Attorney General William Barr described the communist Chinese government as engaged in a “full-court blitzkrieg” against the United States, but said the Department of Justice is actively working to counter the threat with its “China Initiative.”
In an interview that aired Wednesday night, Fox News host Laura Ingraham asked Barr if the DOJ planned to take any action against China given the country’s record of nefarious conduct, including, most recently, failing to release essential data to the United States regarding the COVID-19 outbreak.
“What about the Justice Department getting involved more, I guess, obviously to the American people in this battle against the ongoing propaganda machine of China in the United States at our universities, in businesses — hey, in the White House Press Room the other day?” Ingraham asked.

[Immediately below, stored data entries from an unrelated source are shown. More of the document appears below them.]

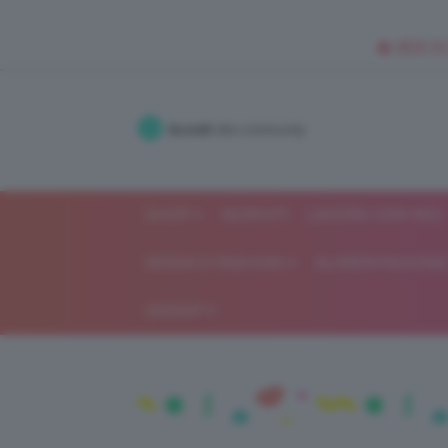
🥥 NEW IN
Accedi
alla community
SHOP
ISCRIVITI
LAVORA CON NOI
MODA E FASHION
ALIMENTAZIONE 
GOSSIP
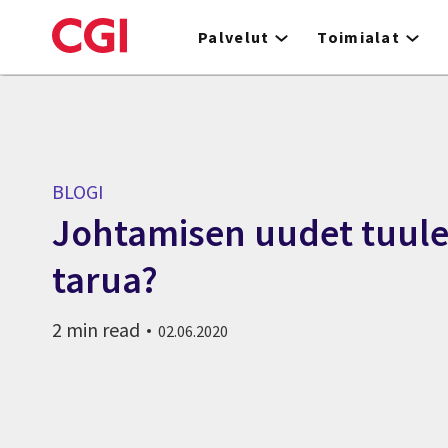
Skip
to
Palvelut
Toimialat
main
content
BLOGI
Johtamisen uudet tuulet 
tarua?
2 min read
02.06.2020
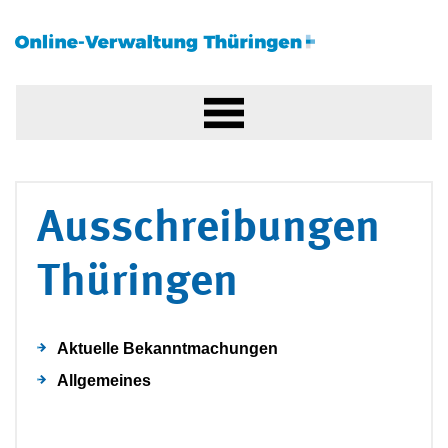
Ausschreibungen
Thüringen
Aktuelle Bekanntmachungen
Allgemeines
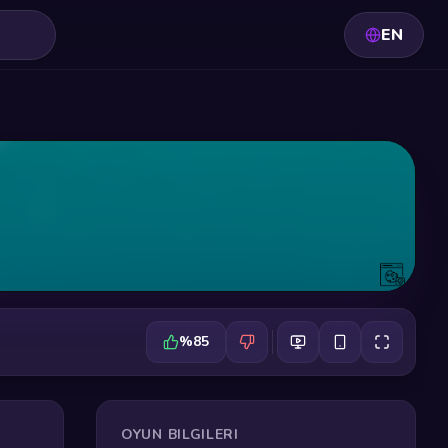
EN
%85
OYUN BILGILERI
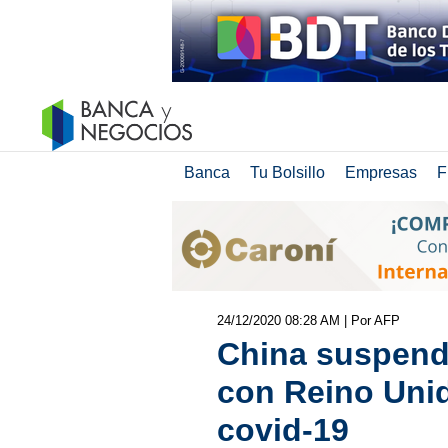
Banca
Tu Bolsillo
Empresas
F
24/12/2020 08:28 AM
| Por AFP
China suspend
con Reino Uni
covid-19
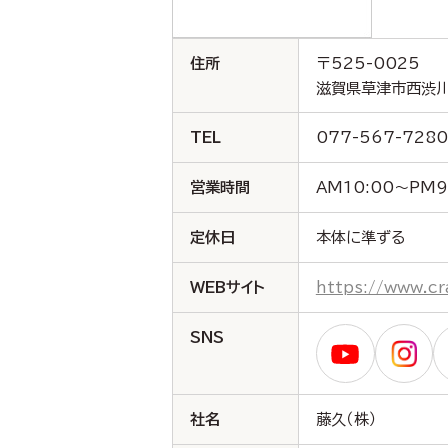
住所
〒525-0025
滋賀県草津市西渋川 
TEL
077-567-7280
営業時間
AM10:00～PM9
定休日
本体に準ずる
WEBサイト
https://www.cr
SNS
社名
藤久（株）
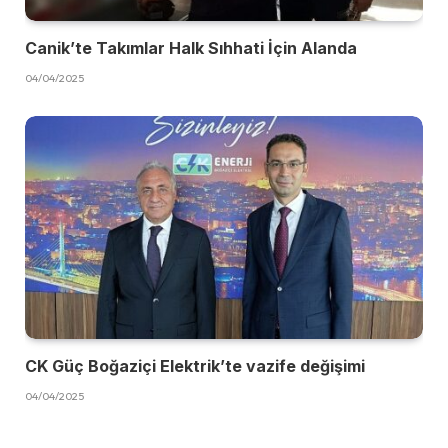
Canik’te Takımlar Halk Sıhhati İçin Alanda
04/04/2025
CK Güç Boğaziçi Elektrik’te vazife değişimi
04/04/2025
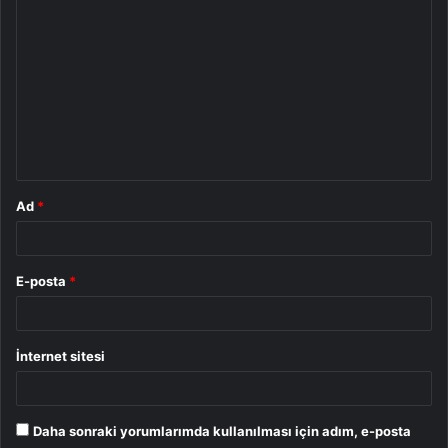
Y
o
r
u
m
*
Ad
*
E-posta
*
İnternet sitesi
Daha sonraki yorumlarımda kullanılması için adım, e-posta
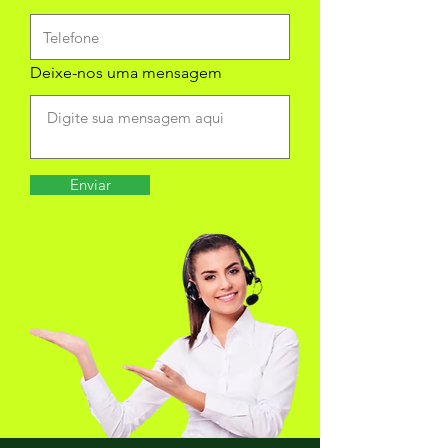
Deixe-nos uma mensagem
Enviar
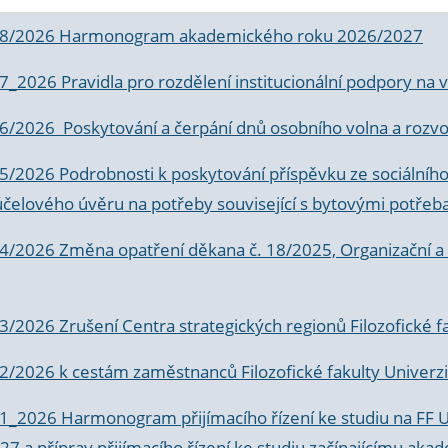
 8/2026 Harmonogram akademického roku 2026/2027
 7_2026 Pravidla pro rozdělení institucionální podpory n
6/2026 Poskytování a čerpání dnů osobního volna a rozvoje
 5/2026 Podrobnosti k poskytování příspěvku ze sociálníh
účelového úvěru na potřeby související s bytovými potřeb
 4/2026 Změna opatření děkana č. 18/2025, Organizační a p
3/2026 Zrušení Centra strategických regionů Filozofické f
 2/2026 k
cestám zaměstnanců Filozofické fakulty Univerzi
 1_2026 Harmonogram přijímacího řízení ke studiu na FF 
7 a příprav přijímacího řízení ke studiu začínajícímu 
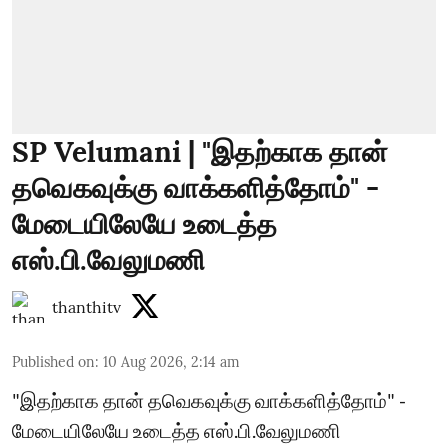
SP Velumani | "இதற்காக தான்
தவெகவுக்கு வாக்களித்தோம்" -
மேடையிலேயே உடைத்த
எஸ்.பி.வேலுமணி
thanthitv
Published on
:
10 Aug 2026, 2:14 am
"இதற்காக தான் தவெகவுக்கு வாக்களித்தோம்" -
மேடையிலேயே உடைத்த எஸ்.பி.வேலுமணி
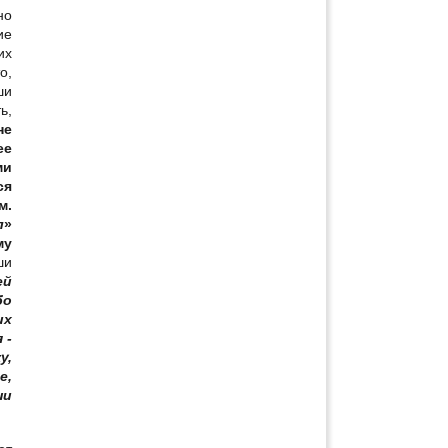
но
ие
их
о,
ши
ь,
не
ее
ми
ся
м.
л
»
му
ши
ей
бо
их
 -
у,
е,
ши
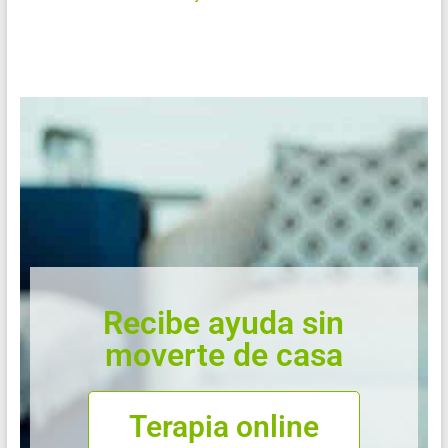
Recibe ayuda sin
moverte de casa
Terapia online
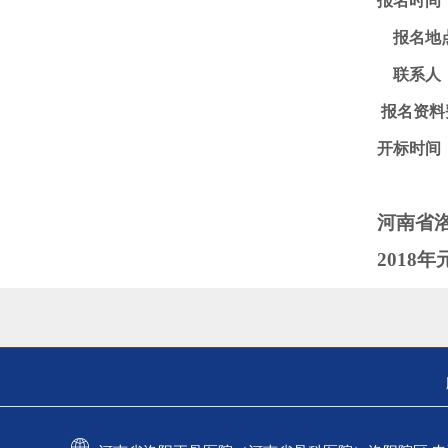
报名时间
报名地
联系人
报名资料
开标时间
河南省
2018年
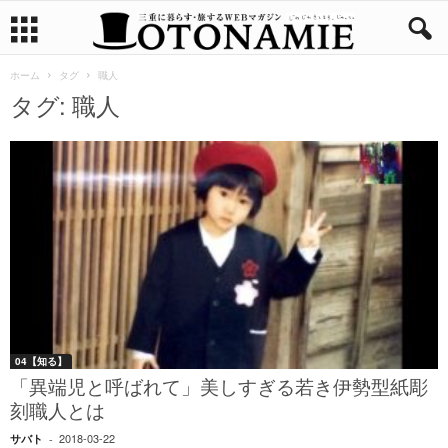
ホーム
タグ
職人
タグ: 職人
04【知る】
「異端児と呼ばれて」美しすぎる若き伊勢型紙彫
刻職人とは
2018-03-22
サバト
-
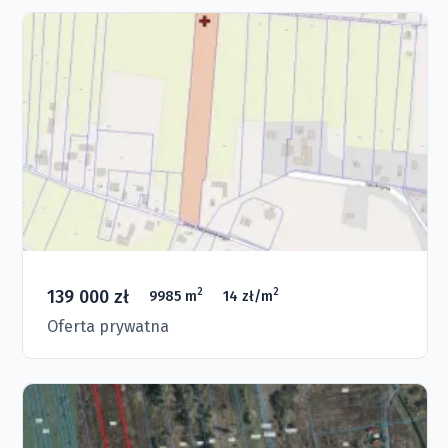
139 000 zł
2
2
9985 m
14 zł/m
Oferta prywatna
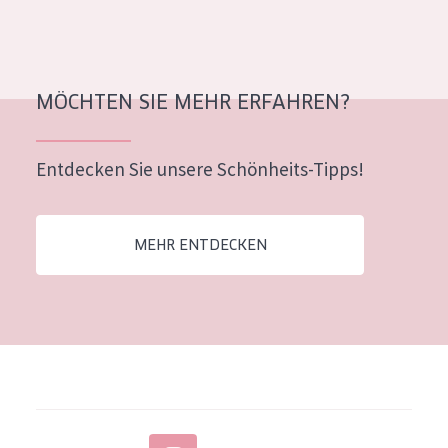
Alter: 35 to 55
Reife Haut
MÖCHTEN SIE MEHR ERFAHREN?
Entdecken Sie unsere Schönheits-Tipps!
MEHR ENTDECKEN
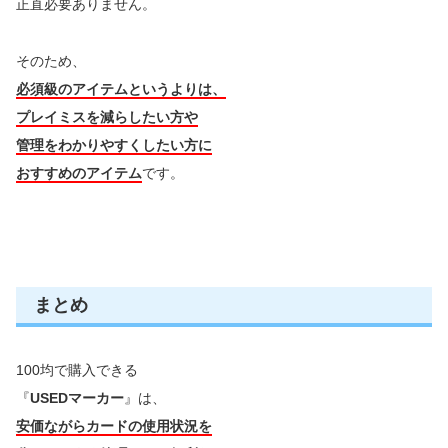
正直必要ありません。
そのため、
必須級のアイテムというよりは、
プレイミスを減らしたい方や
管理をわかりやすくしたい方に
おすすめのアイテム
です。
まとめ
100均で購入できる
『
USEDマーカー
』は、
安価ながらカードの使用状況を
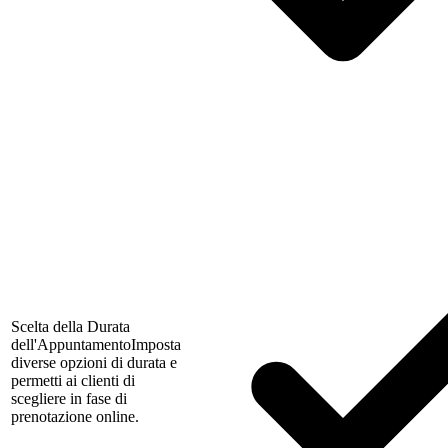
Scelta della Durata
dell'Appuntamento
Imposta
diverse opzioni di durata e
permetti ai clienti di
scegliere in fase di
prenotazione online.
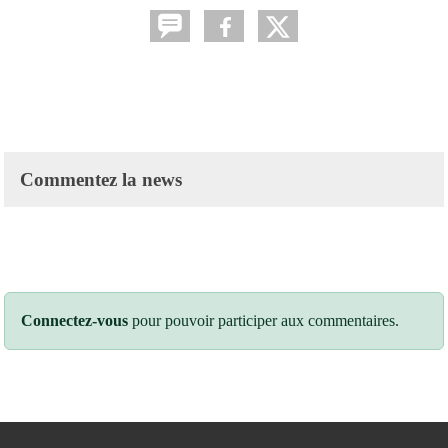
Commentez la news
Connectez-vous
pour pouvoir participer aux commentaires.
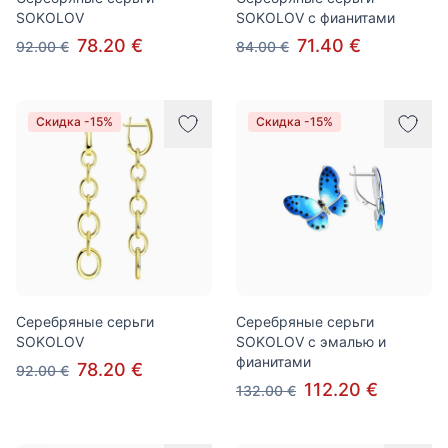
SOKOLOV
SOKOLOV с фианитами
78.20 €
71.40 €
92.00 €
84.00 €
Скидка -15%
Скидка -15%
Серебряные серьги
Серебряные серьги
SOKOLOV
SOKOLOV c эмалью и
фианитами
78.20 €
92.00 €
112.20 €
132.00 €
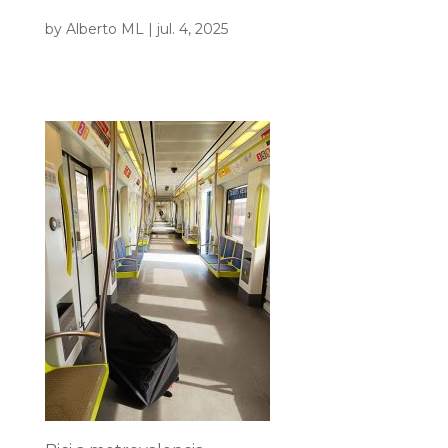
by
Alberto ML
|
jul. 4, 2025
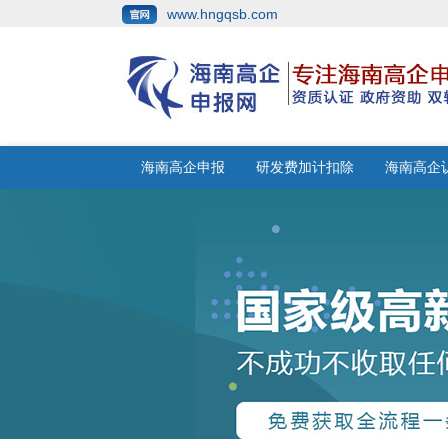
www.hngqsb.com
海南高企申报
研发费加计扣除
海南高企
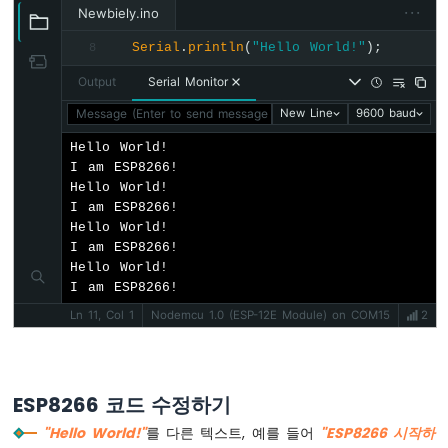
르
···
Newbiely.ino
기
짧
Serial
.
println
(
"Hello World!"
);
8
게
Output
Serial Monitor
누
르
Message (Enter to send message to 'Nodemcu 1.0 (ESP-12E Mod
New Line
9600 baud
기
Hello World!

ESP8266
I am ESP8266!

-
Hello World!

여
I am ESP8266!

러
Hello World!

버
I am ESP8266!

튼
Hello World!

ESP8266
I am ESP8266!
-
스
Ln 11, Col 1
Nodemcu 1.0 (ESP-12E Module) on COM15
2
위
치
ESP8266
ESP8266 코드 수정하기
-
리
"Hello World!"
를 다른 텍스트, 예를 들어
"ESP8266 시작하
미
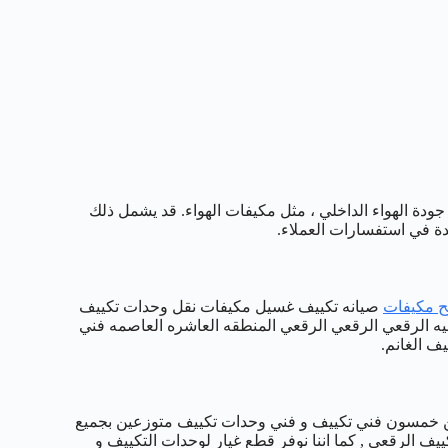
 جودة الهواء الداخلي ، مثل مكيفات الهواء. قد يشمل ذلك
ة في استفسارات العملاء.
ح مكيفات
صيانه تكييف غسيل مكيفات نقل وحدات تكييف
يه الرقعي الرقعي الرقعي المنطقه العاشره العاصمه فني
ف الغانم.
من خمسون فني تكييف و فني وحدات تكييف متوزعين بجميع
يف الرقعي , كما اننا نوفر قطع غيار لوحدات التكييف و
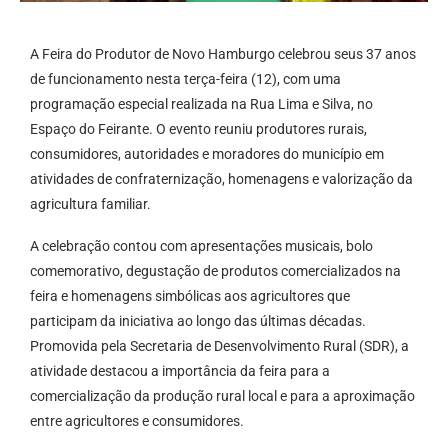
A Feira do Produtor de Novo Hamburgo celebrou seus 37 anos
de funcionamento nesta terça-feira (12), com uma
programação especial realizada na Rua Lima e Silva, no
Espaço do Feirante. O evento reuniu produtores rurais,
consumidores, autoridades e moradores do município em
atividades de confraternização, homenagens e valorização da
agricultura familiar.
A celebração contou com apresentações musicais, bolo
comemorativo, degustação de produtos comercializados na
feira e homenagens simbólicas aos agricultores que
participam da iniciativa ao longo das últimas décadas.
Promovida pela Secretaria de Desenvolvimento Rural (SDR), a
atividade destacou a importância da feira para a
comercialização da produção rural local e para a aproximação
entre agricultores e consumidores.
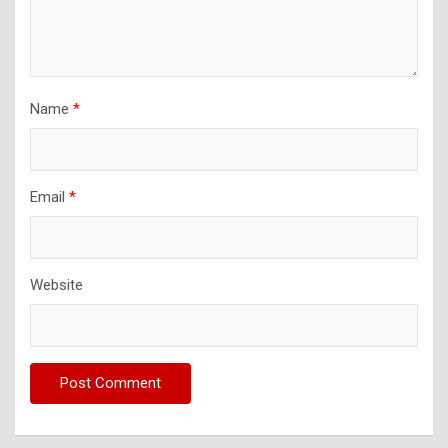
Name
*
Email
*
Website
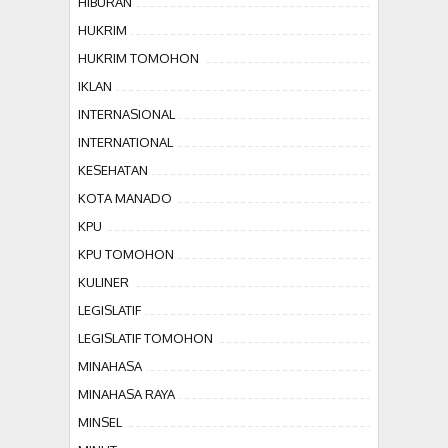
HIBURAN
HUKRIM
HUKRIM TOMOHON
IKLAN
INTERNASIONAL
INTERNATIONAL
KESEHATAN
KOTA MANADO
KPU
KPU TOMOHON
KULINER
LEGISLATIF
LEGISLATIF TOMOHON
MINAHASA
MINAHASA RAYA
MINSEL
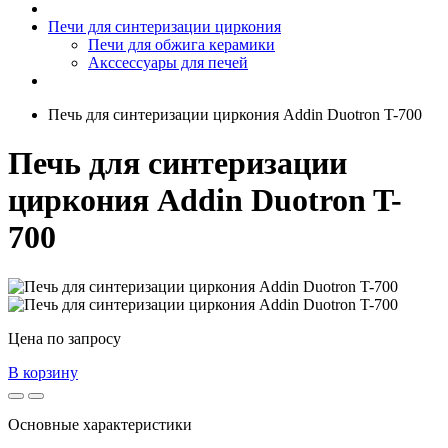
Печи для синтеризации циркония
Печи для обжига керамики
Акссессуары для печей
Печь для синтеризации циркония Addin Duotron T-700
Печь для синтеризации
циркония Addin Duotron T-
700
Цена по запросу
В корзину
Основные характеристики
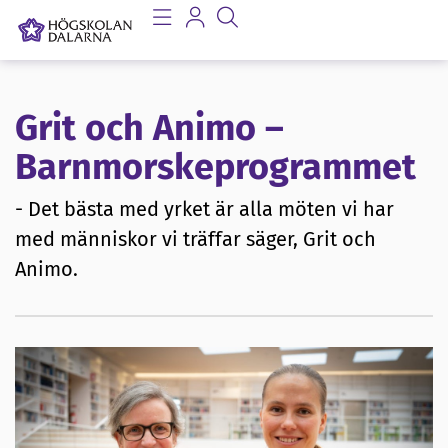
Grit och Animo –
Barnmorskeprogrammet
- Det bästa med yrket är alla möten vi har
med människor vi träffar säger, Grit och
Animo.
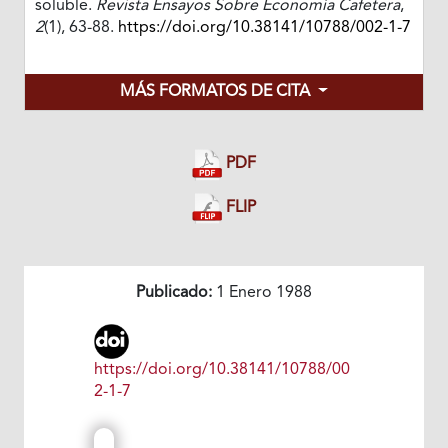
soluble.
Revista Ensayos Sobre Economía Cafetera
,
2
(1), 63-88.
https://doi.org/10.38141/10788/002-1-7
MÁS FORMATOS DE CITA
PDF
FLIP
Publicado:
1 Enero 1988
https://doi.org/10.38141/10788/00
2-1-7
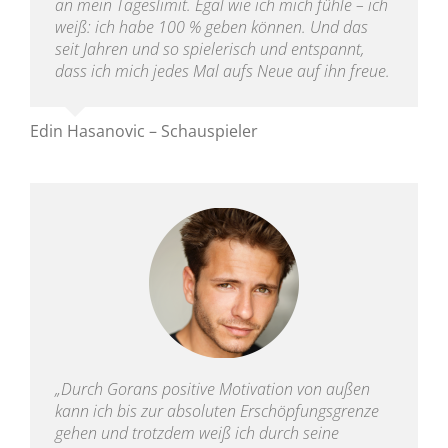
an mein Tageslimit. Egal wie ich mich fühle – ich
weiß: ich habe 100 % geben können. Und das
seit Jahren und so spielerisch und entspannt,
dass ich mich jedes Mal aufs Neue auf ihn freue.
Edin Hasanovic – Schauspieler
„Durch Gorans positive Motivation von außen
kann ich bis zur absoluten Erschöpfungsgrenze
gehen und trotzdem weiß ich durch seine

“Yes,” Barr answered. “The department is heavily engaged in that. In fact, that’s one of our highest priorities in the counterintelligence realm, counterespionage realm and protection of trade secrets as our activity’s directed to defend against the Chinese.
“The Chinese are engaged in a full-court blitzkrieg of stealing American technology, trying to influence our political system, trying to steal secrets at our research universities and so forth. And we are focused on it. We have something we call the China Initiative.”
In November 2018, the DOJ announced the initiative, which is designed to counter Beijing’s espionage activities, trade law violations and misinformation campaigns directed against the American people.
Barr said the DOJ had already brought several indictments against Chinese perpetrators.
Ingraham then asked the AG whether he sees China or Russia as a graver threat to the United States’ election security.
“In my opinion, it’s China,” Barr responded. “And not just to the election process, but I think across the board, there’s simply no comparison. China is a very serious threat to the United States geopolitically, economically, militarily, and a threat to the integrity of our institutions given their ability to influence things.”
The nation’s top law enforcement official argued that one positive consequence of the COVID-19 outbreak has been to highlight “the importance of borders and controlling who is coming into the country.”
“I felt for a long time, as much as people talk about global warming, that the real threat to human beings are microbes and being able to control disease,” Barr said. “And that starts with controlling your border.”
“So I think people will be more attuned to more protective measures, but also the supply chain issue,” he said.
Barr pointed out the COVID-19 outbreak also spotlighted the U.S. vulnerability in having much of its needed medical supplies imported from China and other nations overseas.
“When everyone else in the world wants it during a pandemic, it was a crazy situation to get into,” he said.
Helen Raleigh — an immigration policy fellow with the Centennial Institute in Colorado who was born and raised in China — told The Western Journal the nation’s communist system greatly contributed to its poor response to the coronavirus outbreak and its ultimate deadly impact on the world.
“The bureaucracy caused the delay, and also this overwhelming desire from the centralized government, the communist party, to present the most positive image of the country that in the early weeks they covered up the spring of the coronavirus,” she said.
A study by the University of Southhampton in the United Kingdom found that if what it described as nonpharmaceutical interventions — early detection, isolation of cases, travel restrictions and cordon sanitaire — had been implemented even weeks earlier, the story of coronavirus could have played out far differently.
“If interventions in the country could have been conducted one week, two weeks, or three weeks earlier, cases could have been reduced by 66 percent, 86 percent and 95 percent respectively — significantly limiting the geographical spread of the disease,” the researchers said.